Day 5. Unified Analytical Group Projects
On the final day of this bootcamp, we will group up with the other members of our table and embark on a joint effort to take what we have learned this past week and use it to explore a large-scale biological data set in a collaborative fashion. We will make use of the Geuvadis Project which combines data on genetic variation from the 1000 Genomes Project with gene expression measurements derived from RNA-sequencing generated in Lappalainen et al, Nature 2013 to detect and visualize potential expression quantative trait loci (eQTL).
Typically, such research projects can take a very long time to generate the data and analyze the results. For the purposes of this bootcamp, we will be using a small subset of these data and will attempt to recreate the published results over these regions. Our goal is to give you a taste of what types of data exploration are now available to you with the simple yet powerful biocomputing tools you have learned and to serve as a foundation for your future research endeavors.
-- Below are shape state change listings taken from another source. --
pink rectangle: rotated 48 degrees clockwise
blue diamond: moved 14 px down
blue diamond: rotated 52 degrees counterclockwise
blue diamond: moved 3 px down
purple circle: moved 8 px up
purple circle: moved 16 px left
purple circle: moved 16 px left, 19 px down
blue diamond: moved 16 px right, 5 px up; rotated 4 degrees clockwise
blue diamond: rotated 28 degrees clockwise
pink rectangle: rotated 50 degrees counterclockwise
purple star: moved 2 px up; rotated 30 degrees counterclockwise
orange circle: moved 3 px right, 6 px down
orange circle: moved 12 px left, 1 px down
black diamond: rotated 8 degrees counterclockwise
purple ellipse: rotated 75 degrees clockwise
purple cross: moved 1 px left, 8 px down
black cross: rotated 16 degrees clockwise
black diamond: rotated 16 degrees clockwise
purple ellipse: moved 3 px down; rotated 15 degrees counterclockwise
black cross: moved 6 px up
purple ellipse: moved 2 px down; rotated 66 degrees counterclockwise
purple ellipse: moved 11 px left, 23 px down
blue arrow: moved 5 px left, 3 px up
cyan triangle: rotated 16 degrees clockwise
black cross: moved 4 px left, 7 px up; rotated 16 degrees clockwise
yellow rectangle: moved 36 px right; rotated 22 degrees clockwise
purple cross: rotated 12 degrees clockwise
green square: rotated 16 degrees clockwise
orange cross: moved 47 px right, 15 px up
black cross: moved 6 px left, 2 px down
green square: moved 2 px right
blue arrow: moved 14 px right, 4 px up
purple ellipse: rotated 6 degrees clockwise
|I||9:00-10:15 AM||Introduction to eQTLs and Overview of Project|
|10:15-10:30 AM||Coffee Break|
|II||10:30-12:00 AM||Obtaining, Parsing and Formatting Data|
|III||1:00-2:15 PM||Parallel Association Testing and Visualization|
|2:15-2:30 PM||Coffee Break|
|IV||2:30-4:00 PM||Group Presentations and Discussion|
Ryan Mills (RM)
Jacob Kitzman (JK)
Barry Grant (BG)
Hui Jiang (HJ)
Please help us improve this course by completing this questionnaire.
- Genotype data for 465 individuals
- Remote site
- Local FLUX directory: /scratch/biobootcamp_fluxod/remills/bioboot/geuvadis/genotypes
- Expression data for 465 individuals
- Remote site
- Local FLUX directory: /scratch/biobootcamp_fluxod/remills/bioboot/geuvadis/analysis_results
For this exercise, we will need to run ipython notebook on flux. As with Day 4, start a notebook server with the following commands
- Start a notebook server
- you need to know which host you’re on. The command line prompt will show this (e.g., flux-login3)
- you need to know which port your instance of ipython listens to. The first few lines of output from ipython notebook will list this for you.
remills@flux-login3:/scratch/biobootcamp_fluxod/remills/biobootcamp$ ipython notebook --ip=flux-login3 --no-browser [I 13:26:18.660 NotebookApp] Using MathJax from CDN: https://cdn.mathjax.org/mathjax/latest/MathJax.js [I 13:26:19.220 NotebookApp] The port 8888 is already in use, trying another random port. [I 13:26:19.473 NotebookApp] Serving notebooks from local directory: /scratch/biobootcamp_fluxod/kitzmanj [I 13:26:19.473 NotebookApp] 0 active kernels [I 13:26:19.473 NotebookApp] The IPython Notebook is running at: http://flux-login3:8889/ [I 13:26:19.473 NotebookApp] Use Control-C to stop this server and shut down all kernels (twice to skip confirmation).
A word of warning: in general, running on the head node of the flux cluster is not a good practice, because the head node controls the job queue for the entire cluster. Instead you would want to enter the queue, login to a compute node, and do your work there.
Now, your own ipython server is running on flux. But you will need to open a tunnel to get there. The below command will securely connect port 8889 on the computer flux-login3 to port 9000 on my computer.
ssh -L localhost:9000:flux-login3:8889 YOURNAME@flux-login.engin.umich.edu
- Navigate to http://localhost:9000 and make a new notebook
Ipython notebook reminders:
- Green box - marks active cell. You are in EDIT mode.
- Hit escape to exit mode mode and go to COMMAND mode.
- In command mode:
- A : insert new cell above
- B : insert new cell below
- Enter : edit the currently selected cell
- up/down arrow : navigate up or down
- In either:
- Shift-Enter : run the current cell
- Remember, you can run commands out of order in the notebook.